You’re familiar with the long-winded orator, of course. You know the type. You’re listening to a speaker at a conference, or a preacher at church, and at first you’re intrigued. You’re listening intently, nodding along, and then suddenly you feel like the speaker blazed past a perfectly good potential conclusion. “Wait a second…” you think, “did they just start a second speech?”
As a matter of fact, they probably did. The worst part is, you may be doing the same thing every time you create a new piece of content today. It’s a common mistake, where you blur the lines between why and how, bouncing back-and-forth, or combining both into one.
Get Clear on Your SCORRE
Ken Davis built a career as an educator and entertainer before building a business teaching other people how to become public speakers and communicate effectively themselves. His SCORRE framework has become the gold standard for creating content, designed first for the stage, but the same concepts apply to blog posts, vlogs, or podcasts (essentially digital speeches).
One of the first lessons SCORRE students learn is deceptively simple: get clear on your educational objective*.* When you’re creating any piece of content, you need to be clear as to why the content exists in the first place. Not just what the content means for your platform, but what it means to your audience. How does your audience’s knowledge or worldview change once they consume what you’ve created?
Persuade or Enable—Not Both
Is your goal to convince people to take action? Or to show people how to take action? Ken Davis calls this the difference between a persuasive and an enabling message, and no piece of content should focus on both.

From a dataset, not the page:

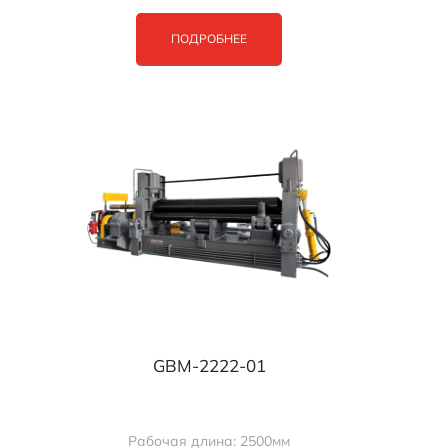
ПОДРОБНЕЕ
GBM-2222-01
Рабочая длина: 2500мм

There’s a good chance that you are going to want to create a mix of both persuasive and enabling content, but each piece of content needs to primarily do one or the other. Looking at the same topic, you could create primarily persuasive or primarily enabling content about the same general idea.
For example, let’s say you had a blog about physical fitness and wanted to write about using an accountability partner at the gym. That article could go one of two ways:
- Why people should work out with an accountability partner (persuasive), or
- How to establish an accountability partner relationship (enabling)
If you try to cram a complete argument for both angles into the same piece of content, you become the long-winded orator and lose your audience’s attention. A bonus win from this strategy is that you may be able to get twice as much content out of your current list of topics you want to cover.
You shouldn’t always create both types of content for each topic, but you should make sure each piece of content has just one focus: how or why?